Sin embargo, pocas veces se
habla de lo que significa ejercer esta profesión en un mundo que ya no es tan
estable como parecía.
Un mundo donde las reglas
tiemblan, donde el orden internacional se erosiona, donde la violencia vuelve a
asomar en el horizonte.
¿Qué lugar ocupa el
profesional del compliance en un entorno así?
¿Qué responsabilidad tiene?
¿Qué puede hacer cuando el
sistema que sostiene su trabajo empieza a mostrar grietas?
La serenidad como competencia
esencial
En tiempos de incertidumbre,
la primera cualidad que se vuelve imprescindible es la serenidad.
No la serenidad ingenua de
quien cree que nada puede cambiar, sino la serenidad lúcida de quien sabe que
todo puede cambiar y aun así, decide actuar con responsabilidad.
El profesional del compliance
no puede controlar el contexto. Pero sí puede controlar su manera de estar en
él.
Serenidad no es pasividad. Es
claridad. Es la capacidad de seguir pensando cuando otros se dejan llevar por
el ruido.
La lucidez como forma de ética
La lucidez es otra virtud que
rara vez se menciona en los manuales.
Ser lúcido es ver el sistema
tal como es, no tal como nos gustaría que fuera. Es comprender que las normas
no son eternas, que las instituciones pueden fallar, que la convivencia es un
equilibrio frágil.
La lucidez no debilita al
profesional del compliance. Lo fortalece. Porque le permite entender el sentido
profundo de su trabajo: proteger un orden que no está garantizado.

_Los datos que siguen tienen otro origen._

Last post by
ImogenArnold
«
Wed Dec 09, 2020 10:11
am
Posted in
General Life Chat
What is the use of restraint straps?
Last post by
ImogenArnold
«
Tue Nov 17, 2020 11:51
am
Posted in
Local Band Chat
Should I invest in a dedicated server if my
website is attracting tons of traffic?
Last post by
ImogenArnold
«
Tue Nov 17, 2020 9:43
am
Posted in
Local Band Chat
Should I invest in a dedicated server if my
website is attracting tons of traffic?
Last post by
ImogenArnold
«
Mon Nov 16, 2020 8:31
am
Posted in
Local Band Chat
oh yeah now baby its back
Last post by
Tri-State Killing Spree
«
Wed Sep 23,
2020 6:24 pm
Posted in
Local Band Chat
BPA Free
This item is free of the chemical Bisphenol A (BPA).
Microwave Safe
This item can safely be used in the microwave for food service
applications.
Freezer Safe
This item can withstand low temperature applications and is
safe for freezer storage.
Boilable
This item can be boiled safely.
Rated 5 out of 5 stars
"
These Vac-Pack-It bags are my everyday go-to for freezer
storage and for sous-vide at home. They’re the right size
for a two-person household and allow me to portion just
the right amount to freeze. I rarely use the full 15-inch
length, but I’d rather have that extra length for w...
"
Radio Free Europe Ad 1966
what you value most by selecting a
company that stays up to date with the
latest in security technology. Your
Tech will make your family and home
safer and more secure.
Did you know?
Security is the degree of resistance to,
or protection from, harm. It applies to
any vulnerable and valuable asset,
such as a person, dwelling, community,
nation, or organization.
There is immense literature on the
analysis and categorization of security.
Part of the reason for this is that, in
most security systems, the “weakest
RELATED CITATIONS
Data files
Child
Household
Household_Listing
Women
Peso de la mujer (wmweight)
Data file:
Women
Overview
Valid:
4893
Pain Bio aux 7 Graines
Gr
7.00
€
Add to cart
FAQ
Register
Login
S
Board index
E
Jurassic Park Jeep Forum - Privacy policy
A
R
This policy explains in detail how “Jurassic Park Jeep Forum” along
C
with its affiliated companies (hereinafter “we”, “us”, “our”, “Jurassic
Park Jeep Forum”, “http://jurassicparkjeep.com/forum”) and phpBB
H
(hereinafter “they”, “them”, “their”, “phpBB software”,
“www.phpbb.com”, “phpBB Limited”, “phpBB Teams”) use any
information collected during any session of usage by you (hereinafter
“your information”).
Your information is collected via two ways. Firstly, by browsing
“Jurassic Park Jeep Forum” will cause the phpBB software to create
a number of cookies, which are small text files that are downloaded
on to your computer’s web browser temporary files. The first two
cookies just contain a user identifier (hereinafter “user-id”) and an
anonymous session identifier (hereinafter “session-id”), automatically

La responsabilidad personal
cuando el sistema se tambalea
Cuando las reglas se
debilitan, cuando el entorno se vuelve incierto, cuando la presión aumenta, la
responsabilidad personal adquiere un peso que antes no tenía.
En esos momentos, el
profesional del compliance ya no es solo un técnico. Es un guardián. Un
recordatorio viviente de que las reglas importan, de que la ética no es un
adorno, de que la convivencia necesita límites incluso cuando el entorno los
cuestiona.
La responsabilidad personal es
la última línea de defensa cuando el sistema falla.

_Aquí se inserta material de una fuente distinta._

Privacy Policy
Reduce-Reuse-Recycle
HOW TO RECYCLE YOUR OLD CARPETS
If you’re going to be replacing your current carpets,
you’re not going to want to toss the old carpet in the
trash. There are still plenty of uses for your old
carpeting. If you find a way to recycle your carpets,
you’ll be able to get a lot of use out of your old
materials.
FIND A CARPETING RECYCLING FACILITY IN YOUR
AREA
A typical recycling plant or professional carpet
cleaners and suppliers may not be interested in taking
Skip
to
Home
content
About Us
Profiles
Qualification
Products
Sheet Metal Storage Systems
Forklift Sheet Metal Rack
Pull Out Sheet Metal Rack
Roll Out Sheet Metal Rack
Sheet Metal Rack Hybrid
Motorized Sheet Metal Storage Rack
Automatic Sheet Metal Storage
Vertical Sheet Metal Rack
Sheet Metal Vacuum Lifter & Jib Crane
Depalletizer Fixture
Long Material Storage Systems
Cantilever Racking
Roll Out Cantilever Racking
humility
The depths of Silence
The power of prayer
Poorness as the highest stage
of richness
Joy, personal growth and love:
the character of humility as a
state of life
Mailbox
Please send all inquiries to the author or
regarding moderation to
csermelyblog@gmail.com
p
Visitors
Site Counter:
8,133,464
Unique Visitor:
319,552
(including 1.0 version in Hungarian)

La importancia de no caer en
la indiferencia
La indiferencia es el gran
enemigo en tiempos de incertidumbre. Indiferencia ante el deterioro del
entorno. Indiferencia ante la erosión de las instituciones. Indiferencia ante
la normalización de lo excepcional.
El profesional del compliance
no puede permitirse esa indiferencia. Su trabajo consiste precisamente en lo
contrario: en ver lo que otros no ven, en advertir lo que otros ignoran, en
actuar cuando otros miran hacia otro lado.

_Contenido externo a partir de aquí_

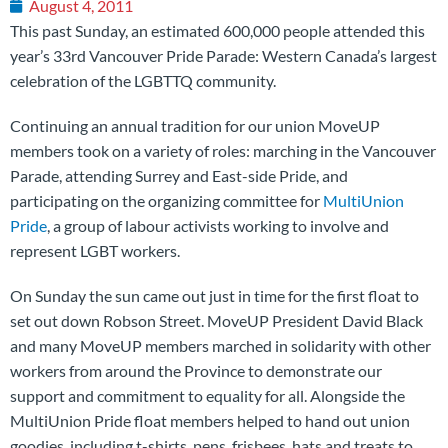
August 4, 2011
This past Sunday, an estimated 600,000 people attended this
year’s 33rd Vancouver Pride Parade: Western Canada’s largest
celebration of the LGBTTQ community.
Continuing an annual tradition for our union MoveUP
members took on a variety of roles: marching in the Vancouver
Parade, attending Surrey and East-side Pride, and
participating on the organizing committee for
MultiUnion
Pride
, a group of labour activists working to involve and
represent LGBT workers.
On Sunday the sun came out just in time for the first float to
set out down Robson Street. MoveUP President David Black
and many MoveUP members marched in solidarity with other
workers from around the Province to demonstrate our
support and commitment to equality for all. Alongside the
MultiUnion Pride float members helped to hand out union
goodies, including t-shirts, pens, frisbees, hats and treats to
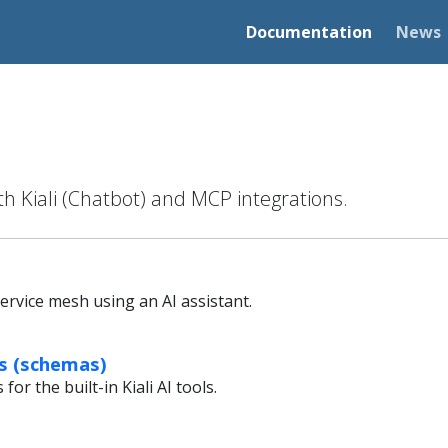
Documentation
News
th Kiali (Chatbot) and MCP integrations.
ervice mesh using an AI assistant.
ls (schemas)
or the built-in Kiali AI tools.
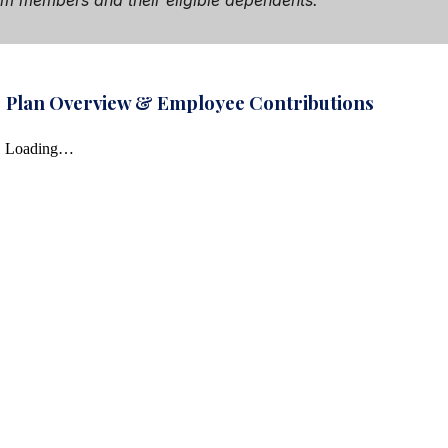
team members and their eligible dependents.
Plan Overview & Employee Contributions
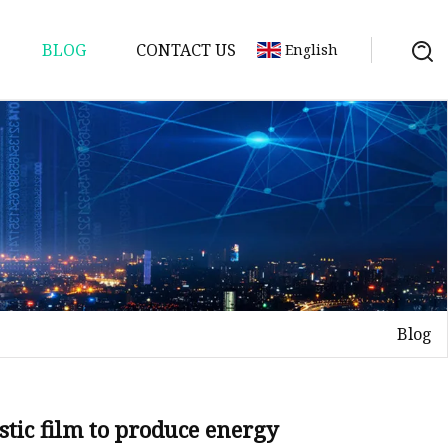
BLOG
CONTACT US
English
Blog
lastic film to produce energy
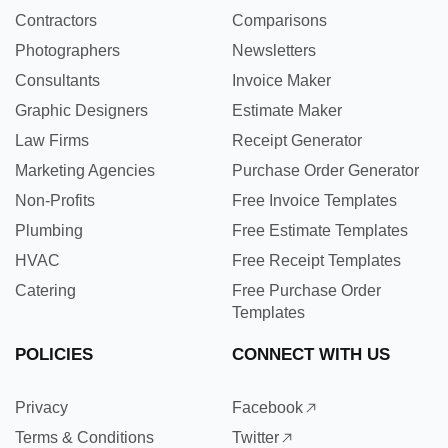
Contractors
Comparisons
Photographers
Newsletters
Consultants
Invoice Maker
Graphic Designers
Estimate Maker
Law Firms
Receipt Generator
Marketing Agencies
Purchase Order Generator
Non-Profits
Free Invoice Templates
Plumbing
Free Estimate Templates
HVAC
Free Receipt Templates
Catering
Free Purchase Order
Templates
POLICIES
CONNECT WITH US
Privacy
Facebook
Terms & Conditions
Twitter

Un oficio que exige carácter
En un mundo estable, el
compliance es técnica. En un mundo incierto, el compliance es carácter.
Carácter para sostener
principios cuando el entorno los debilita. Carácter para mantener la calma
cuando otros se precipitan. Carácter para recordar que las reglas importan
incluso cuando parecen frágiles. Carácter para seguir siendo profesional cuando
el sistema deja de serlo.
El futuro del compliance no
depende solo de las normas. Depende de las personas que las encarnan.